## [WHAT YOU ARE ASKED TO DO]
Please take the records that follow and repeat exactly the lines starting with the line with "wady, a ich wybór powinien być" and going on through the line with "uzależniony od specyficznych".

## [EXERCISE MATERIAL]
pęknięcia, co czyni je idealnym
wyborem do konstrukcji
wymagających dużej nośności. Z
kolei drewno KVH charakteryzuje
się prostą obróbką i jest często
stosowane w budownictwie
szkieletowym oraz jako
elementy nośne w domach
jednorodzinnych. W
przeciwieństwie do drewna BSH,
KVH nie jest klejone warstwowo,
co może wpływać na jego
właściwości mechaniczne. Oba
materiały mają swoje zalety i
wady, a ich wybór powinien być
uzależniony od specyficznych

---

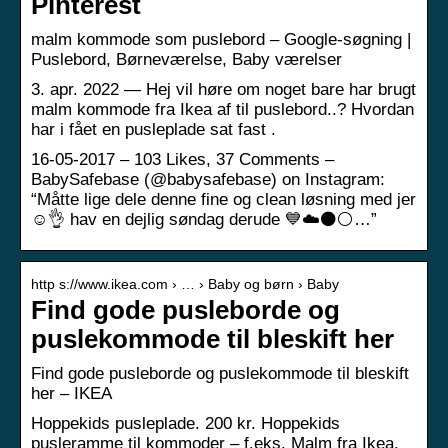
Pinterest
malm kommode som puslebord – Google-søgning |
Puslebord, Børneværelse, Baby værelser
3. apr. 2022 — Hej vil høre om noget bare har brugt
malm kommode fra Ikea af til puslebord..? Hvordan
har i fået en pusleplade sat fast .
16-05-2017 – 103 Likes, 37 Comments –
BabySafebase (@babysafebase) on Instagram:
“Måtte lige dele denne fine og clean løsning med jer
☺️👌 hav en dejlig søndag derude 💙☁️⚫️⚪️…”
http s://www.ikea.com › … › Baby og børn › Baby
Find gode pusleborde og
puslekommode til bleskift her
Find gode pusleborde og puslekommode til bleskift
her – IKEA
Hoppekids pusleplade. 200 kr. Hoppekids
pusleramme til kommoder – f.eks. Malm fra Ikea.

* * *

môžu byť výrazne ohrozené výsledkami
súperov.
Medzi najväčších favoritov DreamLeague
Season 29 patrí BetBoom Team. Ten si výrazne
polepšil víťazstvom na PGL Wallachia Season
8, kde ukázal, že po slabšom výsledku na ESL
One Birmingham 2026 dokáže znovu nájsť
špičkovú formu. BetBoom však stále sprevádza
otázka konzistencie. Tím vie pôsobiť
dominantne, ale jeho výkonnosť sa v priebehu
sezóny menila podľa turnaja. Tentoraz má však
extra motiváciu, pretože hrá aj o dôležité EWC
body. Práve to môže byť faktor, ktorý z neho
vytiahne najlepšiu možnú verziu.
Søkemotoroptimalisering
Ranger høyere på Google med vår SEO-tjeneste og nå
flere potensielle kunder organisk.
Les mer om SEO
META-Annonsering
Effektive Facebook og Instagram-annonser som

## [SOLUTION FOR THIS TASK]
wady, a ich wybór powinien być
uzależniony od specyficznych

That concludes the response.